Obwohl er es hoffte, gab sie ihm keine Antwort, gab ihm nicht die erlösenden Worte, die ihm das kleine bisschen Hoffnung erhielten, dass er noch hatte. Doch wahrscheinlich wäre es sowieso egal, denn ob sie ihn nun je würde mit der gleichen Heftigkeit lieben können, so war er ihr doch hoffnungslos verfallen. „Ich werde warten. So wie ich es immer getan habe.“ Er spürte, wie ihm Tränen in die Augen traten, doch er blinzelte sie hinfort und zwang sich zu einem Lächeln. „Und das traurigste ist, dass ich es auch immer tun werde. Weil ich dich liebe Pansy.“

Sie seufzte, senkte den Blick und als sie ihn wieder ansah ran eine Träne ihr Gesicht herab. Nun war sie es, die nach seiner Hand griff und sie festhielt. Langsam setzte sie sich wieder und zog ihn zu sich herab, doch er setzte sich nicht neben sie, sondern sank an ihrer Seite zu Boden und kniete neben ihr. Bettete den Kopf an ihrem Bein und ließ es zu, dass Pansy ihre Hand auf sein Haar legte und durch die dunklen Locken strich.

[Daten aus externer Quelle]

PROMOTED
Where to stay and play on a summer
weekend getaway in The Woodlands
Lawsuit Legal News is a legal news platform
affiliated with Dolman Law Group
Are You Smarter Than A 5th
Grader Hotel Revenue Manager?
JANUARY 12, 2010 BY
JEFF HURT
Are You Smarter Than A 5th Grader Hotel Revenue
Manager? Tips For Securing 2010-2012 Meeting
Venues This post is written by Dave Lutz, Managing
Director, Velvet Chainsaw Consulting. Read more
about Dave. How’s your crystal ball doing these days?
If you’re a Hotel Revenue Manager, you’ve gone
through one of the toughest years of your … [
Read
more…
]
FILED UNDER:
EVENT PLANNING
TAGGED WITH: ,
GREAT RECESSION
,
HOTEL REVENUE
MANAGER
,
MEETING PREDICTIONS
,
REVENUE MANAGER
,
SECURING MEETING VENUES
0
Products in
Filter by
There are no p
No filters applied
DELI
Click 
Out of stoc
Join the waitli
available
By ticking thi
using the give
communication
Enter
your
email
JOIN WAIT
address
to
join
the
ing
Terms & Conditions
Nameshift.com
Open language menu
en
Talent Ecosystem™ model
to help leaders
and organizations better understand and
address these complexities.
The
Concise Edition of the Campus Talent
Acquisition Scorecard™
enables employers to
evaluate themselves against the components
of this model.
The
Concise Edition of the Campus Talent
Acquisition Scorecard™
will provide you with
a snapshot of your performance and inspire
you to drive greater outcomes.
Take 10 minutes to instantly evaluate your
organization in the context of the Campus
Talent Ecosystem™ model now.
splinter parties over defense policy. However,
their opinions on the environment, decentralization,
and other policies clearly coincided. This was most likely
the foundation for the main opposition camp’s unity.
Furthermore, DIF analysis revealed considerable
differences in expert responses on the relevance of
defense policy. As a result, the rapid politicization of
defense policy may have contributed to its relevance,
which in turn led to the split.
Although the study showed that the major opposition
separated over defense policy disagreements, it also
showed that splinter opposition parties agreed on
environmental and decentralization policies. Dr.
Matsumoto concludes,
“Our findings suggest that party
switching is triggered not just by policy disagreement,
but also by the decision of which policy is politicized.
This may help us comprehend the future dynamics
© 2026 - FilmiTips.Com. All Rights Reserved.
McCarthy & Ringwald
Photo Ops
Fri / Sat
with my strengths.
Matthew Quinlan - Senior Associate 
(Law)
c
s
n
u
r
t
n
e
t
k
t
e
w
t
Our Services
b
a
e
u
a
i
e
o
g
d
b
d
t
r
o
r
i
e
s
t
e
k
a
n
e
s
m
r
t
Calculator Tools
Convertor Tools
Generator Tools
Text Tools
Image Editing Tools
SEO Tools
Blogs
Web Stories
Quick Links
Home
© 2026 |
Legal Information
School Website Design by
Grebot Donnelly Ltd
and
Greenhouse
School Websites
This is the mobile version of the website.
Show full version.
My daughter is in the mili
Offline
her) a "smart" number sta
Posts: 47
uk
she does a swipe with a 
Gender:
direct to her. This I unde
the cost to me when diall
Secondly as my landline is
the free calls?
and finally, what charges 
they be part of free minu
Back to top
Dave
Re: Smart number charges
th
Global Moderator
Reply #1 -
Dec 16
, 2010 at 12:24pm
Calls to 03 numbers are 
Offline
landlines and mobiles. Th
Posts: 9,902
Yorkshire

„Meine Welt dreht sich noch immer nur um dich“, flüsterte er leise.

„Ich weiß“, antwortete sie schlicht.

Er blieb an ihrer Seite bis das Dunkle der Nacht von den ersten Sonnenstrahlen vertrieben wurde und als Connor erwachte, hob Blaise ihn aus seiner Wiege. Strich über den Kopf des Jungen und küsste seine Stirn. Der Kleine schenkte ihm ein breites Lächeln und als er aufblickte, sah er dasselbe Lächeln auf Pansys Gesicht.

Und da wusste er, dass sein Warten irgendwann eine Ende haben würde.